With all the hype surrounding ‘big data’ analytics – the magical promises of actionable insight, the glitz and glamour of data visualisation it’s easy to forget about what goes on behind the scenes to make it all happen – data preparation and exploration. These are the powerhouses of analytics and without these the insight gained will be marginal at best.
Most analysts will tell you that preparing and exploring the data will take around 70-80% of any analytical project. This is true no matter whether you are producing reports, creating dashboards or developing models.
As tempting as it may seem to skip the data preparation and exploration phase or do something ‘down and dirty’ – don’t. Putting the effort in up front will save time and frustration in the long run (from continual rework) and produce outputs that give real insight.
Data preparation involves:
- understanding the purpose and use of your report/dashboard/model
- formulating lots of questions and hypotheses
- getting data (often kicking and screaming from multiple data sources)
- deriving new variables from existing ones
- checking if inconsistencies exist within variables
- investigating the quality of the data.
For example, you may be tasked to investigate what impact the frequency of topping up a prepaid phone has on a customer’s total spend. Your data may include the dates and amounts each time a phone was topped up. You’ll need to establish the number of days between top ups as a new field – you may also want to put these into categories. A check on the dates may reveal a substantial number of your records with the exact same date (possibly the date the database was created!) this would cause tremendous problems in your analysis if not dealt with at the start.

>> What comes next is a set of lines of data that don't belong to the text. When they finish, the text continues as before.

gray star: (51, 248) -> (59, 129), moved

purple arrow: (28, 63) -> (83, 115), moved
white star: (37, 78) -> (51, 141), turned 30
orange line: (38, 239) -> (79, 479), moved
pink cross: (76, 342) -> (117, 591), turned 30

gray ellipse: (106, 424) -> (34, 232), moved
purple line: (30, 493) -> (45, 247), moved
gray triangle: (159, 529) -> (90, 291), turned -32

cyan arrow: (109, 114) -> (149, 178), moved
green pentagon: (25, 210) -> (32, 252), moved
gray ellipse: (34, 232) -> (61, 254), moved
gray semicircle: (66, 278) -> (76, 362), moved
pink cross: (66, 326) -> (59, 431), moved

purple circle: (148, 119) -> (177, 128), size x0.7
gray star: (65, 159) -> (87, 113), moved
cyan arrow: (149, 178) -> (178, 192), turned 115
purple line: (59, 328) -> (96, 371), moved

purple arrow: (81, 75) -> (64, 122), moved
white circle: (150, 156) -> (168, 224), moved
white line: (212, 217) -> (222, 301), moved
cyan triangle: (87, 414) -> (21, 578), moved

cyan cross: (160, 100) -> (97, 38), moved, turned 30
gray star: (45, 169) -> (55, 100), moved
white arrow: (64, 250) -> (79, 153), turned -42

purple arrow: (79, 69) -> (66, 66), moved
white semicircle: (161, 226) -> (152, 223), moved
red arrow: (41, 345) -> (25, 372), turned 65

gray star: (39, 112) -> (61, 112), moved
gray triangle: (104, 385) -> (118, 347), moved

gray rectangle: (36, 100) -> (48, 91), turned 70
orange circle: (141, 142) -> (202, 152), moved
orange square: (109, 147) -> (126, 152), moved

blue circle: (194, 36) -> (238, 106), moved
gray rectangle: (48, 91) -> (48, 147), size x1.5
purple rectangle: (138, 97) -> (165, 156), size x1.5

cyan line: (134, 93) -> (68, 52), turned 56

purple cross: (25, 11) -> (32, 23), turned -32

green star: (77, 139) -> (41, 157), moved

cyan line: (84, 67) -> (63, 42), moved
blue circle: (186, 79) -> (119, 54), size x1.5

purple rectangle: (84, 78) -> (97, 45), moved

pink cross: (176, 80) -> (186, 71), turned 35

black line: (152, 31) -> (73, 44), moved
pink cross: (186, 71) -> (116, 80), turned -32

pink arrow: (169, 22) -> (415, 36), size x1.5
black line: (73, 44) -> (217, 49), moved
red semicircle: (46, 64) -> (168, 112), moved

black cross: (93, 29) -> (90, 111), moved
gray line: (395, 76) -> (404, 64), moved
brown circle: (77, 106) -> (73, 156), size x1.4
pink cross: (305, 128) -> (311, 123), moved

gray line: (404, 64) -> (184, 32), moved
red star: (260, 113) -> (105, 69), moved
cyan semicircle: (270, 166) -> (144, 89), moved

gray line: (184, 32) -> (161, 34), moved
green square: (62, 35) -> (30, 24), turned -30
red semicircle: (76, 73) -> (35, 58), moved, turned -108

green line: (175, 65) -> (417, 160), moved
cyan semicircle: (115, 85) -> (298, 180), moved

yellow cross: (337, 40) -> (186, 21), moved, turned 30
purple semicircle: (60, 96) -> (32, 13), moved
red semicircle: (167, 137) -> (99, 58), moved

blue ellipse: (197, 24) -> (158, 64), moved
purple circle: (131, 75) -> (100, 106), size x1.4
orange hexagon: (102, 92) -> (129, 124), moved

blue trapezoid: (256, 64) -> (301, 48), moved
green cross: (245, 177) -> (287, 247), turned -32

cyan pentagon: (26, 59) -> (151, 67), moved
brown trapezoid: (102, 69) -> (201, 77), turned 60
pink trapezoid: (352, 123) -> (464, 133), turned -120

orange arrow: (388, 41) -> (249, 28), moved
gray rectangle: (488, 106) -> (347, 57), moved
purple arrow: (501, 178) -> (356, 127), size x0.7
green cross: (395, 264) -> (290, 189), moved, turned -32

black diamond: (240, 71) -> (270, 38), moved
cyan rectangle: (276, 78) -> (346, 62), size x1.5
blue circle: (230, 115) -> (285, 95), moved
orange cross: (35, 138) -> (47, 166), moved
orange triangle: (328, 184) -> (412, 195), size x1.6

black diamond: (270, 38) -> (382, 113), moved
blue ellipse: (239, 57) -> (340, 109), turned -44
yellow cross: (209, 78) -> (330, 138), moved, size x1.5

Data exploration involves:
- investigating relationships between variables – not just for variable selection in modelling but also key for doing ‘what if’ scenarios often included in dashboards. You want to ensure the variables assigned to the dials interact with each other.
- looking at distributions– useful for identifying what summary measures to use in a report , where to set alerts for dashboards and if any transformations are needed for modelling
- identifying outliers – you’ll need to include these in your report, you’ll want to check what your dashboards and models are like with and without them. Do they cause major changes? Do you include or exclude them?
Often as you work through the exploration phase you think of different ways you’d like to view the data or different questions that you’d like to explore that requires new fields to be created. It’s not unusual for some iteration between the preparation and exploration. However, it is easy to fall into the ‘analysis paralysis’ trap – a great analyst knows when to move onto creating the report, dashboard or model. “You gotta know when to hold ‘em, know when to fold ‘em”